No. I would accept an enumeration of names grounded in that namespace
to be a valid representation of the namespace (and if folks consider
a namespace to be infinite, which technically, I guess it is, then
an enumeration of the names in-use or explicitly identified as
usable/significant/whatever by the namespace owner).

But most/all of a RDDL document says nothing about the namespace,
but about other resources in some way related to the namespace.
It's like a representation of Paris describing all the cities of
Europe because Paris is in Europe. 

The vocabularies, models, stylesheets, etc. identified and described
in a RDDL document are not part of the namespace. They are merely
related to the namespace because the utilize names grounded in that
namespace, and hence I consider such verbose descriptions of 
*primarily other* resources in a "representation" of an XML namespace
to be a deviation/violation of the Web/REST architecture.

> > Why not just do a PROPFIND on the XML Namespace to get the same
> > knowledge that would be defined in a RDDL instance, which would
> > then not blurr and distort the conceptual relationship between
> > resource and representation, since I'm presuming that whatever is
> > returned by PROPFIND is not considered to (necessarily) be a
> > representation of the resource.
> It's definitively metadata about the resource. However, 
> WebDAV currently is
> weak in distinguishing between resource metadata and 
> representation metadata
> (a similar problem exists with HTTP headers, so this is by 
> inheritance).

I've been looking at WebDAV in more detail and I also noted a
practical problem in that it restricts metadata to "simple"
name/value pairs and only one value per name which would make
it rather inconvenient to use with RDF since although one might
use RDF collections to group multiple values, the usual practice
is to simply express multiple statements with the same property.
Clearly some mapping (and alot of forethought) would have to be
done to use PROPFIND in the manner I was thinking.

Ideally, one could get the WebDAV server to accept/return RDF...

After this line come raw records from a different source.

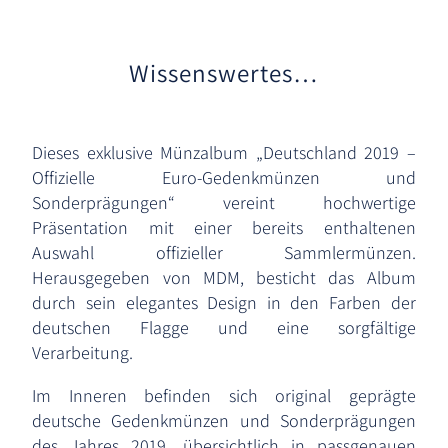
Wissenswertes…
Dieses exklusive Münzalbum „Deutschland 2019 –
Offizielle Euro-Gedenkmünzen und
Sonderprägungen“ vereint hochwertige
Präsentation mit einer bereits enthaltenen
Auswahl offizieller Sammlermünzen.
Herausgegeben von MDM, besticht das Album
durch sein elegantes Design in den Farben der
deutschen Flagge und eine sorgfältige
Verarbeitung.
Im Inneren befinden sich original geprägte
deutsche Gedenkmünzen und Sonderprägungen
des Jahres 2019, übersichtlich in passgenauen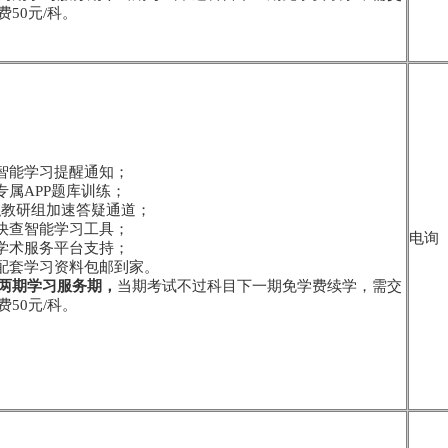
50元/科。
学智能学习提醒通知；
专属APP题库训练；
-专职教研组加速答疑通道；
点快查智能学习工具；
电询
员学术服务平台支持；
寄配套学习资料包邮到家。
两期学习服务期，
当期考试不过科目下一期免学费续学，需交
50元/科。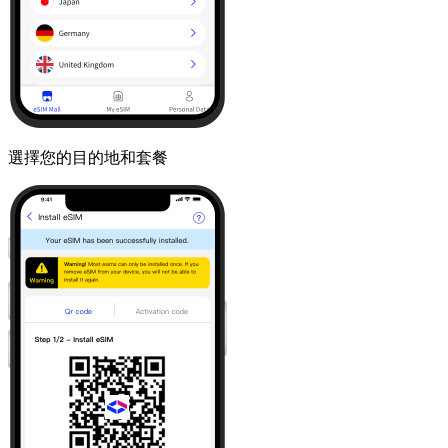
選擇您的目的地和套餐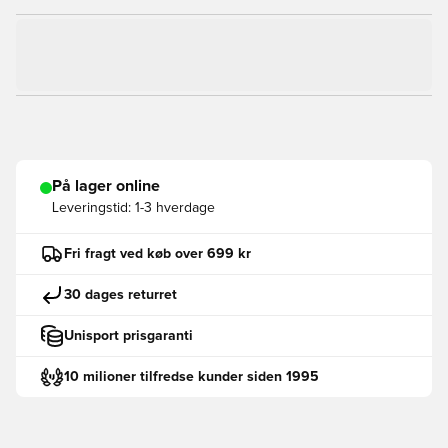
På lager online
Leveringstid:
1-3 hverdage
Fri fragt ved køb over 699 kr
30 dages returret
Unisport prisgaranti
10 milioner tilfredse kunder siden 1995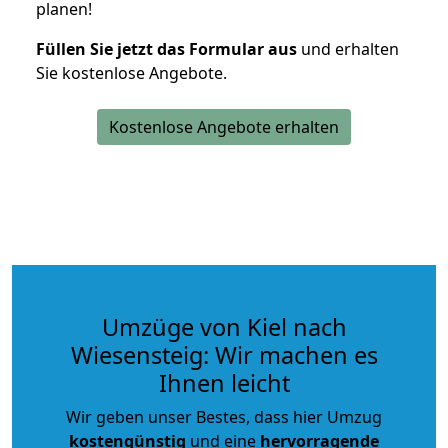
planen!
Füllen Sie jetzt das Formular aus
und erhalten
Sie kostenlose Angebote.
Kostenlose Angebote erhalten
Umzüge von Kiel nach
Wiesensteig: Wir machen es
Ihnen leicht
Wir geben unser Bestes, dass hier Umzug
kostengünstig
und eine
hervorragende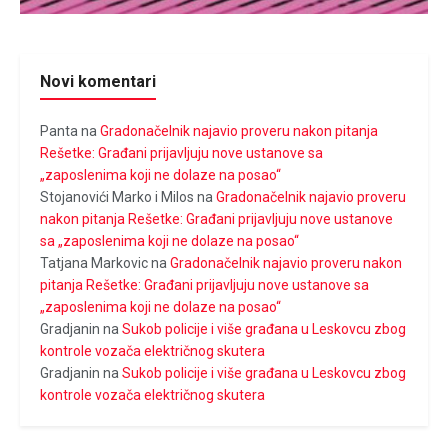
Novi komentari
Panta
na
Gradonačelnik najavio proveru nakon pitanja
Rešetke: Građani prijavljuju nove ustanove sa
„zaposlenima koji ne dolaze na posao“
Stojanovići Marko i Milos
na
Gradonačelnik najavio proveru
nakon pitanja Rešetke: Građani prijavljuju nove ustanove
sa „zaposlenima koji ne dolaze na posao“
Tatjana Markovic
na
Gradonačelnik najavio proveru nakon
pitanja Rešetke: Građani prijavljuju nove ustanove sa
„zaposlenima koji ne dolaze na posao“
Gradjanin
na
Sukob policije i više građana u Leskovcu zbog
kontrole vozača električnog skutera
Gradjanin
na
Sukob policije i više građana u Leskovcu zbog
kontrole vozača električnog skutera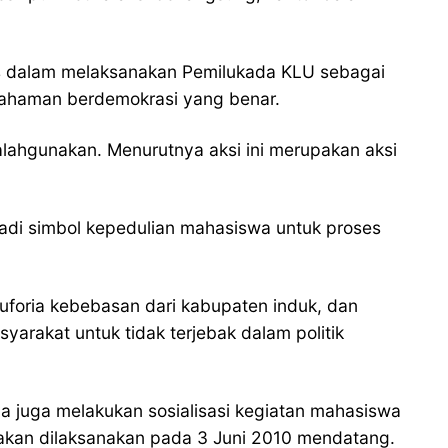
s dalam melaksanakan Pemilukada KLU sebagai
mahaman berdemokrasi yang benar.
lahgunakan. Menurutnya aksi ini merupakan aksi
adi simbol kepedulian mahasiswa untuk proses
uforia kebebasan dari kabupaten induk, dan
akat untuk tidak terjebak dalam politik
a juga melakukan sosialisasi kegiatan mahasiswa
akan dilaksanakan pada 3 Juni 2010 mendatang.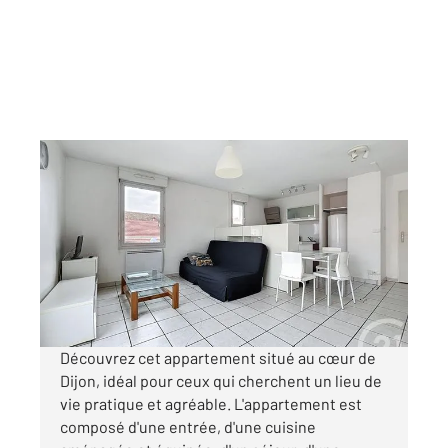
DIJON 21
2
46,79 m
, 2 pièces
Ref : 48747
Appartement F2 à louer
712 €
par mois charges comprises
Découvrez cet appartement situé au cœur de
Dijon, idéal pour ceux qui cherchent un lieu de
vie pratique et agréable. L'appartement est
composé d'une entrée, d'une cuisine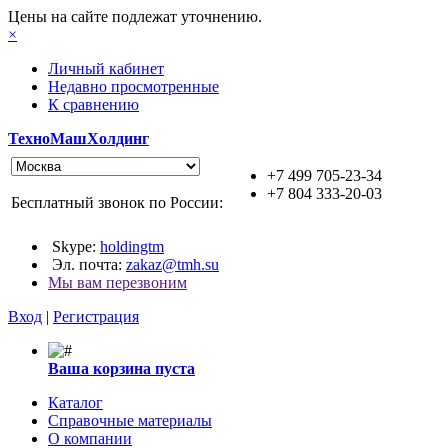
Цены на сайте подлежат уточнению.
×
Личный кабинет
Недавно просмотренные
К сравнению
ТехноМашХолдинг
+7 499 705-23-34
+7 804 333-20-03
Бесплатный звонок по России:
Skype:
holdingtm
Эл. почта:
zakaz@tmh.su
Мы вам перезвоним
Вход
|
Регистрация
Ваша корзина пуста
Каталог
Справочные материалы
О компании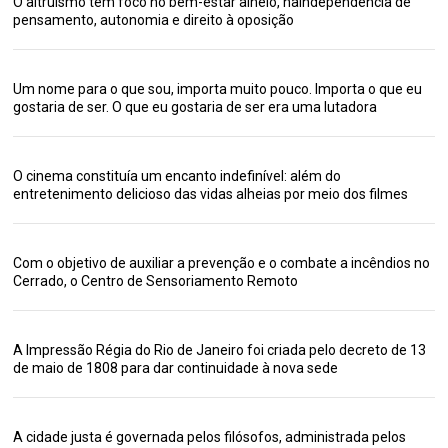
O altruísmo tem foco no bem-estar alheio, naIndependência de
pensamento, autonomia e direito à oposição
Um nome para o que sou, importa muito pouco. Importa o que eu
gostaria de ser. O que eu gostaria de ser era uma lutadora
O cinema constituía um encanto indefinível: além do
entretenimento delicioso das vidas alheias por meio dos filmes
Com o objetivo de auxiliar a prevenção e o combate a incêndios no
Cerrado, o Centro de Sensoriamento Remoto
A Impressão Régia do Rio de Janeiro foi criada pelo decreto de 13
de maio de 1808 para dar continuidade à nova sede
A cidade justa é governada pelos filósofos, administrada pelos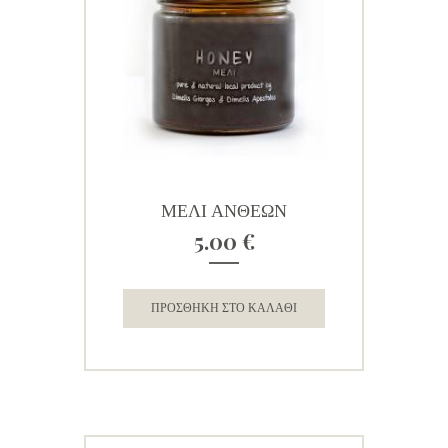
ΜΕΛΙ ΑΝΘΕΩΝ
5.00
€
ΠΡΟΣΘΉΚΗ ΣΤΟ ΚΑΛΆΘΙ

> > Granted, typical browser users are not used to thinking about
> > metadata, but that doesn't mean they would not understand and
> > welcome a means to ask a server "Tell me about this thing"
> > rather than "Show me this thing".
> Well, they can do that right now.
> What's not really possible right now is to have metadata for 
> a resource
> (PROPFIND succeeds) with no representation (GET/HEAD fail), 
> because that's
> not really compatible with the underlying model (PROPFIND for 
> non-collection
> resources basically being an extended HEAD method with XML 
> marshalling).

Well, if that's true, then WebDAV definitely fails as a solution
to standardized access to resource metadata, since one would expect
to be able to use the same solution for all resources, whether or
not any representation is available.